CSCI 5832: Natural Language Processing

Spring 2008

Jim Martin

This course examines a range of issues related to getting computers to perform useful and interesting tasks involving human language. Among the issues to be discussed are syntactic and semantic analysis, discourse processing, knowledge representation, and machine learning. We'll be discussing these issues in the conttext of practical applications for information extraction, question answering and machine translation.

 

General Information

Basics

This class meets Tuesday and Thursday from 11:00 to 12:30 in a room 1B12 in the Engineering Center.

The best ways to contact me are in person and via email. Don't bother leaving me voicemail, I don't reliably listen to it.

Text and Readings

The required text for this class is draft version of Speech and Language Processing.  It will be available at the CU bookstore. I will assign additional journal and conference articles as needed.

Schedule

The schedule (under revision) for the course includes the topic for each lecture, the assigned readings, pointers to the lecture slides, and the assignments. The lectures for this class begin on January 15 and end on May 1.

Requirements

  • Homework: There will be around 4 or 5 assignments. Unless otherwise stated, all assignments are due in class, at the beginning of class, on their due date.
  • Exams: There will be 3 in class quizzes and a final. The final exam is scheduled for Monday, May 5 from 1:30 to 4:00. Don't make plans to leave town before the final.
  • Participation: Come to class prepared to discuss the day's material. This means that you should have completed the day's reading before class and should be prepared to participate in class discussions.

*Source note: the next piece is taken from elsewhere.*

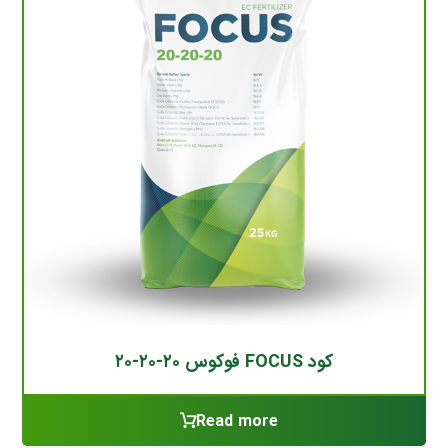
کود FOCUS فوکوس ۲۰-۲۰-۲۰
Read more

The homeworks, quizzes and final will each count as 30% of your grade; the remaining 10% will be based on participation.

CAETE Specific Policies

Due dates for remote CAETE students are one week past the normal campus due date. CAETE students are responsible for keeping current with the lectures; do not allow a backlog of lectures to develop. table.

Computer Related Stuff

This is a graduate computer science course. You need to be a proficient programmer to take this class.

All the programming assignments in this class will be done using Python. We'll be making some use of the NLTK Toolkit - a suite a python modules and applications for doing natural language processing. You should see about getting the latest Python installed on whatever platform you plan to use for this course.

Honor Code

The campus has an Honor Code. It includes the following pledge which will be placed on all your exams and you will need to include on your assignments:

On my honor, as a University of Colorado at Boulder student, I have neither given nor received unauthorized assistance on this work.

Except when I specify otherwise, the assignments in this class will be done individually.  You may certainly discuss the assignments with one another but the final product (program, paper, etc) must be yours alone.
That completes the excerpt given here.